INSTRUCTIONS FOR THE TASK: Which lines run from the line with "Metropolitana sequestra area abusiva di 300" through the line with "Планируем строительство" in the entries below? Print them exactly, both ends included, and nothing more.

DATA TO USE:
□ □ □
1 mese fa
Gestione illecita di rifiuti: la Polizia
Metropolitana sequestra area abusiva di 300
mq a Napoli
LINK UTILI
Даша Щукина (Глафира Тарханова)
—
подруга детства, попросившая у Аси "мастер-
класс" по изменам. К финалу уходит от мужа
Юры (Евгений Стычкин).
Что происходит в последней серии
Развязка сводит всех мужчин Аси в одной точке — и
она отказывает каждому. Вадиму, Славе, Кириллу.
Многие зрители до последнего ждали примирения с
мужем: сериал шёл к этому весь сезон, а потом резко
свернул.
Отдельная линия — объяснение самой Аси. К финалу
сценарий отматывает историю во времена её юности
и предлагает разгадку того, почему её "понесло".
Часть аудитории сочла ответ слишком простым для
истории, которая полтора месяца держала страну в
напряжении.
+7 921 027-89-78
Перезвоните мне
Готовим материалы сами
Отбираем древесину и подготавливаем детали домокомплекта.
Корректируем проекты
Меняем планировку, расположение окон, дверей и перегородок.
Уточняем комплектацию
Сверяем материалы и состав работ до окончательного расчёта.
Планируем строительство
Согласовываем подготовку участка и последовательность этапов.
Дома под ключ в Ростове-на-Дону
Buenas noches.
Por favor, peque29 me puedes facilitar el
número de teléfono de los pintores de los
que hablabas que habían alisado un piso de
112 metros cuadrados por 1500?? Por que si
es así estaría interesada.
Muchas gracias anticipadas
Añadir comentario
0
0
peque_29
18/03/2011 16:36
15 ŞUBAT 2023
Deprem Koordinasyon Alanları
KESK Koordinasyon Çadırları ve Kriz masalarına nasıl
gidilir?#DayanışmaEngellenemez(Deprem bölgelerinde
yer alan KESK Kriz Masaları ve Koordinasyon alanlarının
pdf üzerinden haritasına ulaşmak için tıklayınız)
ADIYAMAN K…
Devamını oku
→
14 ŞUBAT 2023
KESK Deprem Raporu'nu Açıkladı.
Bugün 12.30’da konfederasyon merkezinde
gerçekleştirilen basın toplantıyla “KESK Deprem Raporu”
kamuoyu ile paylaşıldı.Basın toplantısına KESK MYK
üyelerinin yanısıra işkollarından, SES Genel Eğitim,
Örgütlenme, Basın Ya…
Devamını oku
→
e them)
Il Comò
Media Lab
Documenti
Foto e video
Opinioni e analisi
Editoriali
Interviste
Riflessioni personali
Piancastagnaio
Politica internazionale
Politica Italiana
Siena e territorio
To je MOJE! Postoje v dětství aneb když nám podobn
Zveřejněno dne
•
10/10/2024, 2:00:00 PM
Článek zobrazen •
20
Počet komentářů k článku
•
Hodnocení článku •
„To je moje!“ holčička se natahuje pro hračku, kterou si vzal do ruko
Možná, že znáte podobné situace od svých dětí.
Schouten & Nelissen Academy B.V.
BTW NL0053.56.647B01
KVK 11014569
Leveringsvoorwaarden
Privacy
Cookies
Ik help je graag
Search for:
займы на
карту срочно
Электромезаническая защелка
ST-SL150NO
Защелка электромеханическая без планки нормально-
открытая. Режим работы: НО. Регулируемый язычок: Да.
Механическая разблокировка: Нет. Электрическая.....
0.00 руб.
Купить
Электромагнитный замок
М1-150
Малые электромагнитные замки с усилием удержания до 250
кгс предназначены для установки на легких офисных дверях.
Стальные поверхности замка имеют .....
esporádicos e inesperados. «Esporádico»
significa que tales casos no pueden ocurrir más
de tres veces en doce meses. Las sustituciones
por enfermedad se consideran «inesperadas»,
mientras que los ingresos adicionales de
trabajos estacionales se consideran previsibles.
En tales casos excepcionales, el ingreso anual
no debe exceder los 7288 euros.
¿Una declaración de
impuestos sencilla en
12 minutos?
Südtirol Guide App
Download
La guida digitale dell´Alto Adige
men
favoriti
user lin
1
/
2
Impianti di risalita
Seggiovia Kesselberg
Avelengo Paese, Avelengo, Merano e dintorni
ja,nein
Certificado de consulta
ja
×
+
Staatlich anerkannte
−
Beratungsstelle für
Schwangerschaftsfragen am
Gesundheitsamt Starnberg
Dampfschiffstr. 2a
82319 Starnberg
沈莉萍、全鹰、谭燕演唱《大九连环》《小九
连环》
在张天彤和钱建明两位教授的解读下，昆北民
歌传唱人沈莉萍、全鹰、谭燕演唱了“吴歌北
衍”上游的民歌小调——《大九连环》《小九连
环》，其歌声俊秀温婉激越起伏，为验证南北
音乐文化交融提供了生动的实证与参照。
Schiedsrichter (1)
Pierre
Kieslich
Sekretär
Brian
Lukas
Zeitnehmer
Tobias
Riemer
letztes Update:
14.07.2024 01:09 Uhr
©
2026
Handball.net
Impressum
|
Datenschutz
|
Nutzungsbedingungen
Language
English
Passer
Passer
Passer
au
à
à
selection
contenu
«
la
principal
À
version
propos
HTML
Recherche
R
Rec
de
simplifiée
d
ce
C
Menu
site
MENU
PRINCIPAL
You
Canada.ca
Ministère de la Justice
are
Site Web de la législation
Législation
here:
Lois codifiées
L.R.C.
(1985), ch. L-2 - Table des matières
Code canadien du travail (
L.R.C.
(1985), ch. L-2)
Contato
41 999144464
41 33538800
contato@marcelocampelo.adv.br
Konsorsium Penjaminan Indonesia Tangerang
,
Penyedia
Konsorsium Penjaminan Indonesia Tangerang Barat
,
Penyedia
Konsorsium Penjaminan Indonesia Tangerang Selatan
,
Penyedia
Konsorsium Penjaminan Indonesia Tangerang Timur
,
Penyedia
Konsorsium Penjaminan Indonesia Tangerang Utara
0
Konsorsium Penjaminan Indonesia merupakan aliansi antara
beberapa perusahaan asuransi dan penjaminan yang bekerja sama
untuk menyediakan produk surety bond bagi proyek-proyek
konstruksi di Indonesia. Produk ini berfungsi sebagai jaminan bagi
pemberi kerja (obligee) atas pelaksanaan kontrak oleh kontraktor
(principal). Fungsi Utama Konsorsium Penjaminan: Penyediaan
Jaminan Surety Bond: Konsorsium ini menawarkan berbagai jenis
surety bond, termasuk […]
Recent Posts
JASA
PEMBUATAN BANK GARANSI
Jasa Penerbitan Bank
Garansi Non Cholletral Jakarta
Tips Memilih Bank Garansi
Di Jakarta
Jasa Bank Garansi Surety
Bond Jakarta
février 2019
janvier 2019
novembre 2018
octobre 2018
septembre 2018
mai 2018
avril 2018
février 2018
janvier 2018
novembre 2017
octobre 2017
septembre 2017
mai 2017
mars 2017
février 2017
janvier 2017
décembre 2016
□ □ □
REPLY:
Metropolitana sequestra area abusiva di 300
mq a Napoli
LINK UTILI
Даша Щукина (Глафира Тарханова)
—
подруга детства, попросившая у Аси "мастер-
класс" по изменам. К финалу уходит от мужа
Юры (Евгений Стычкин).
Что происходит в последней серии
Развязка сводит всех мужчин Аси в одной точке — и
она отказывает каждому. Вадиму, Славе, Кириллу.
Многие зрители до последнего ждали примирения с
мужем: сериал шёл к этому весь сезон, а потом резко
свернул.
Отдельная линия — объяснение самой Аси. К финалу
сценарий отматывает историю во времена её юности
и предлагает разгадку того, почему её "понесло".
Часть аудитории сочла ответ слишком простым для
истории, которая полтора месяца держала страну в
напряжении.
+7 921 027-89-78
Перезвоните мне
Готовим материалы сами
Отбираем древесину и подготавливаем детали домокомплекта.
Корректируем проекты
Меняем планировку, расположение окон, дверей и перегородок.
Уточняем комплектацию
Сверяем материалы и состав работ до окончательного расчёта.
Планируем строительство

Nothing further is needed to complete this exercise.